All lines in the data that hold the word "every" need copying.

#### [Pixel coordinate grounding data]
┄┄┄┄┄┄

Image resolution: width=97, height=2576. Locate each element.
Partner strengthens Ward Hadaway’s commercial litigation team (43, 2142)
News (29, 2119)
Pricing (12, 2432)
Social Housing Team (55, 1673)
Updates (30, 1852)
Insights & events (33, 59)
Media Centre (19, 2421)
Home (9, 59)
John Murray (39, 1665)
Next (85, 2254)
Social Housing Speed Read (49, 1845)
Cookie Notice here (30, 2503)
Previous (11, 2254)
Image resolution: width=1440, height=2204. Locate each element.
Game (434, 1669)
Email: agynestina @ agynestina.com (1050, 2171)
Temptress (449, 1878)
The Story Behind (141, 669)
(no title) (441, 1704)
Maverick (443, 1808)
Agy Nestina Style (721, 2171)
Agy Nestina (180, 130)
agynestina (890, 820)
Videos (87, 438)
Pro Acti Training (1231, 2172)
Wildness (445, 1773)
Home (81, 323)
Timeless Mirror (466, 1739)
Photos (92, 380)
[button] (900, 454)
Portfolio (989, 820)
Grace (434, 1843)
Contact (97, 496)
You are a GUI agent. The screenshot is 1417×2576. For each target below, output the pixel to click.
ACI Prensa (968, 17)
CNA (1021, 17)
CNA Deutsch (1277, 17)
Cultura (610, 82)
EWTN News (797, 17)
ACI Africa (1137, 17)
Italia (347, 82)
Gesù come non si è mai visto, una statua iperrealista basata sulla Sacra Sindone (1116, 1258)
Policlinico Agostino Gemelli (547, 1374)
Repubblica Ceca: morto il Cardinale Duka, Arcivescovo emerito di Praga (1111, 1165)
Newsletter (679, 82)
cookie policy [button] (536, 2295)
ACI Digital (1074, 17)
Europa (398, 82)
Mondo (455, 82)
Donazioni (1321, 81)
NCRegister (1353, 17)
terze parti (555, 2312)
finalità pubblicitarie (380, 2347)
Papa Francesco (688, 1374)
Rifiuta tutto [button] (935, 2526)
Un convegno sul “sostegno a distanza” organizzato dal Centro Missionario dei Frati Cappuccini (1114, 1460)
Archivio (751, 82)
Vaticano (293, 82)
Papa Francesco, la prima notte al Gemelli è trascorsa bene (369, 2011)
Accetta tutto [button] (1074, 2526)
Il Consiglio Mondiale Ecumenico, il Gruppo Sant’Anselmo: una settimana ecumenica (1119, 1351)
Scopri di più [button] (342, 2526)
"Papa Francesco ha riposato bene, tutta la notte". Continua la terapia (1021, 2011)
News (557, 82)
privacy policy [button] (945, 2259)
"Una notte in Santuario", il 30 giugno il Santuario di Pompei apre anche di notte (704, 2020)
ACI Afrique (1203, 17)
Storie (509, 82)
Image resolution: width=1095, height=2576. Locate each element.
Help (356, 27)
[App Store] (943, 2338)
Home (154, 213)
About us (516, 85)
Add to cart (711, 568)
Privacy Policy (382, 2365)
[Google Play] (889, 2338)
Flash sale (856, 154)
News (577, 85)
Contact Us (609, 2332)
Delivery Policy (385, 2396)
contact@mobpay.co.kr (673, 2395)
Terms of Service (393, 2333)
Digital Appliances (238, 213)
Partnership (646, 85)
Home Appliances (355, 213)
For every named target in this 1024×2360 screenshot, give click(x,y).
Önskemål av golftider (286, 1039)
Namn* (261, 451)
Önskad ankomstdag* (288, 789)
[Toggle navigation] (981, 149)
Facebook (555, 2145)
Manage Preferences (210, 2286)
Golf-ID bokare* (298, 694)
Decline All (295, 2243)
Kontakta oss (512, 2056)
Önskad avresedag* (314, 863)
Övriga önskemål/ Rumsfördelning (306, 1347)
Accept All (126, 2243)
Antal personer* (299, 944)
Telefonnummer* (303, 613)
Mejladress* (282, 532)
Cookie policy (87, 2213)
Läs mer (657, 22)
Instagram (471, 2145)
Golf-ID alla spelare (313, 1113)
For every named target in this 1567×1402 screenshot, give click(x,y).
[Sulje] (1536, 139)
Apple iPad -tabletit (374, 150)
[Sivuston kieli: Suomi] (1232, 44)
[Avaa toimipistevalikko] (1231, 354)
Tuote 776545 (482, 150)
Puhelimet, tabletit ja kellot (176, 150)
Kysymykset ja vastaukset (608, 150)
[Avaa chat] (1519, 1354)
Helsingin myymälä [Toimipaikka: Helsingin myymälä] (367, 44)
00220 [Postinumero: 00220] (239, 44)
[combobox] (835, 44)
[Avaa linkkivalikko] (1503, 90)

┄┄┄┄┄┄

#### [RESULT]
For every named target in this 1024×2360 screenshot, give click(x,y).
For every named target in this 1567×1402 screenshot, give click(x,y).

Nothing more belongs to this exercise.